N.S. biomass energy project planned
Nova Scotia Power and NewPage Port Hawkesbury have reached an agreement to develop a $200-million facility to generate electricity by burning biomass.
They are planning a 60-megawatt biomass project that could produce three per cent of the province's electricity to supply 50,000 homes.
This proposal is similar to one rejected by the Nova Scotia Utility and Review Board last year. But this version is promising to create an additional 150 jobs in the woods of northern Nova Scotia.
NewPage already burns bark and junk logs to produce energy at its pulp and paper operation in Cape Breton. If this project proceeds, the company will use "stem wood," which means tree stumps, tops and branches will be left on the forest floor to restore nutrients to the soil.
The project will eliminate the newsprint mill's need for oil and sell surplus green energy to Nova Scotia Power, thereby reducing its environmental footprint.
Environmentalists were critical of the previous proposal, saying it would require too much of the forest to be cut down.
Newpage woodlands manager Bill Stewart said those concerns are unfounded.
"NewPage harvests the equivalent of one per cent of the land that it manages. So, biomass will represent a very small part of that. We don't do whole tree harvesting today.
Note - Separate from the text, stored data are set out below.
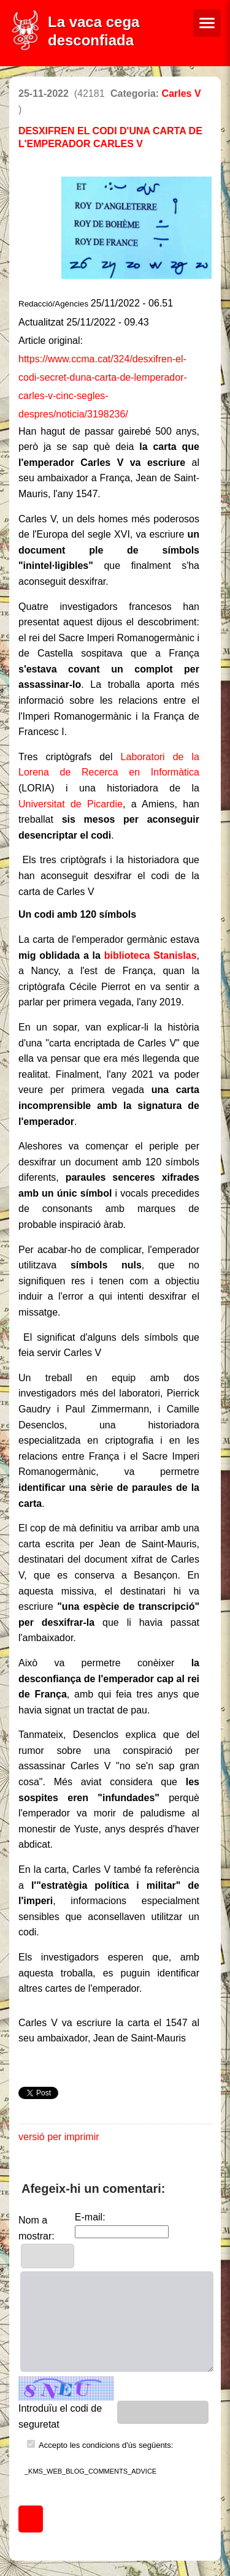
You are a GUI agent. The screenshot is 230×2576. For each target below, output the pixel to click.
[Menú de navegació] (207, 23)
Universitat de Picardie (70, 804)
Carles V (181, 93)
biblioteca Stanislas (150, 955)
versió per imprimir (58, 2137)
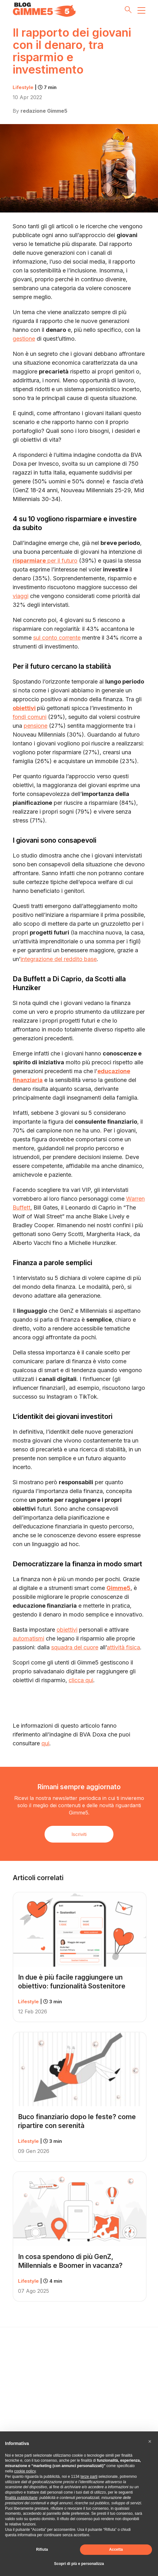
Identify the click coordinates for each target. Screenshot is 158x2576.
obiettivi (24, 708)
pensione (35, 725)
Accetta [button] (116, 2549)
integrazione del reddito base (59, 959)
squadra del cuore (74, 1647)
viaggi (20, 596)
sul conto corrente (57, 637)
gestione (24, 338)
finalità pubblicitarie (21, 2497)
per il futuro (45, 560)
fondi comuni (29, 717)
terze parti (89, 2476)
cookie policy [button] (25, 2471)
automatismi (28, 1638)
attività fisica (123, 1647)
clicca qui (81, 1680)
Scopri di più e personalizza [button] (79, 2563)
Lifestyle (35, 87)
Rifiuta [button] (42, 2549)
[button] (150, 2441)
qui (45, 1743)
We use stem wood only," he said.
The two companies are heralding it as a way to create jobs and meet requirements for sustainable energy.
"We think this is a win for the environment and a win for the local economy," said Robin McAdam, Nova Scotia Power's vice-president of sustainability.
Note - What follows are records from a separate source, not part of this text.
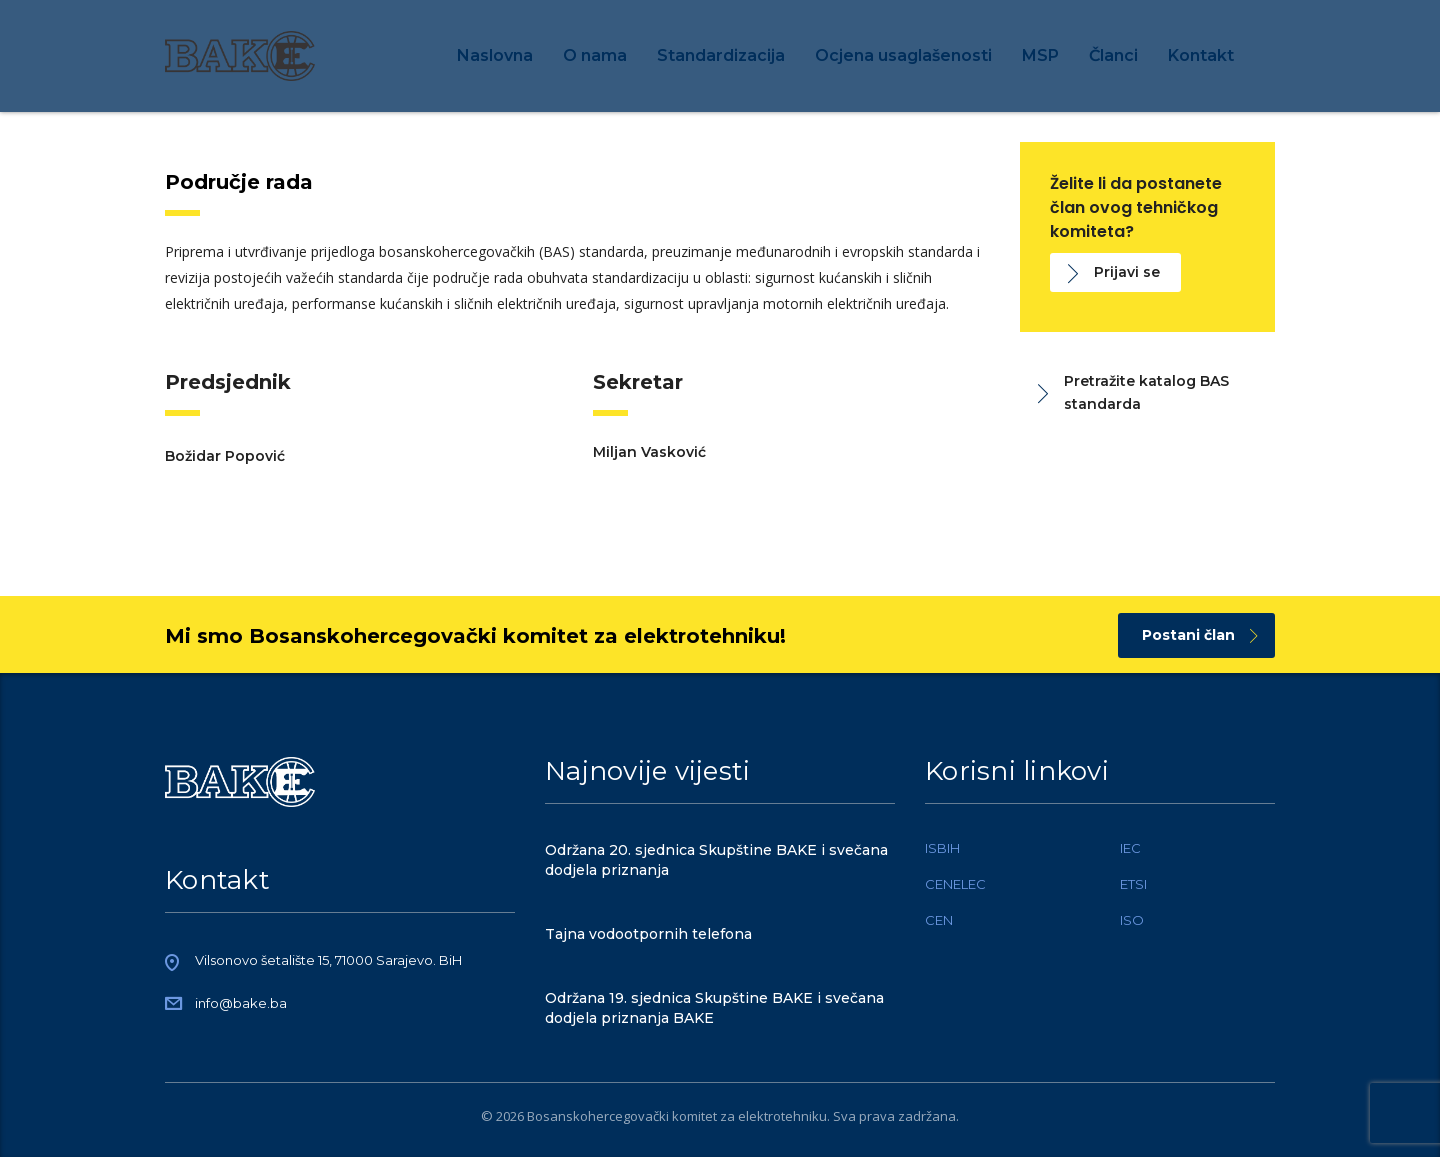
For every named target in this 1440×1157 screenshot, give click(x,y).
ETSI (1133, 884)
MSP (1040, 55)
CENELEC (955, 884)
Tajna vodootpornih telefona (648, 934)
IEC (1130, 848)
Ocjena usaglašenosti (903, 55)
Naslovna (495, 55)
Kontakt (1201, 55)
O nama (595, 55)
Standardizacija (721, 55)
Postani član (1199, 635)
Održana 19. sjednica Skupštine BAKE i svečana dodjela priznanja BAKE (714, 1008)
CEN (939, 920)
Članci (1113, 55)
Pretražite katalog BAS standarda (1133, 392)
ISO (1132, 920)
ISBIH (942, 848)
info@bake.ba (241, 1003)
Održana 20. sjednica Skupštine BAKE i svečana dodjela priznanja (716, 860)
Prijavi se (1114, 272)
"This partnership with NewPage is consistent with our commitment to only pursue projects where we are assured that sustainable harvesting practices will be employed.
"At the same time a request for proposals [RFP] is being issued to solicit competing renewable projects.… The RFP process will test the competitiveness of this proposed project."
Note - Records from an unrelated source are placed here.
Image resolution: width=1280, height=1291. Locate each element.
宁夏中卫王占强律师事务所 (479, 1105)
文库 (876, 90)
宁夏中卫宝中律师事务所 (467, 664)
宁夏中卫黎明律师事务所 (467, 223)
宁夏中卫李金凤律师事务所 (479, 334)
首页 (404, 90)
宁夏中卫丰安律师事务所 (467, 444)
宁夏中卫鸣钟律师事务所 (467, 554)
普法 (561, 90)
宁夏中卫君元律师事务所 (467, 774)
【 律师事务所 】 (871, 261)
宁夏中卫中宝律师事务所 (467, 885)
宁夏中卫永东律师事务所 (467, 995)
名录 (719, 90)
Nova Scotia Power will hire a third-party auditor to make sure NewPage leaves behind the stumps and branches of harvested trees.
The project is expected to create about 150 new jobs, mostly in the forestry industry, and help the mill maintain a workforce of around 550 employees.
The companies hope to have the co-generation facility running by late 2012. First, the proposal must be approved by the URB, which ruled last July that it didn't have the authority to approve an operational expense for an amount that would affect power rates for more than two decades.
It also said that it didn't have enough information to judge the merits of the project.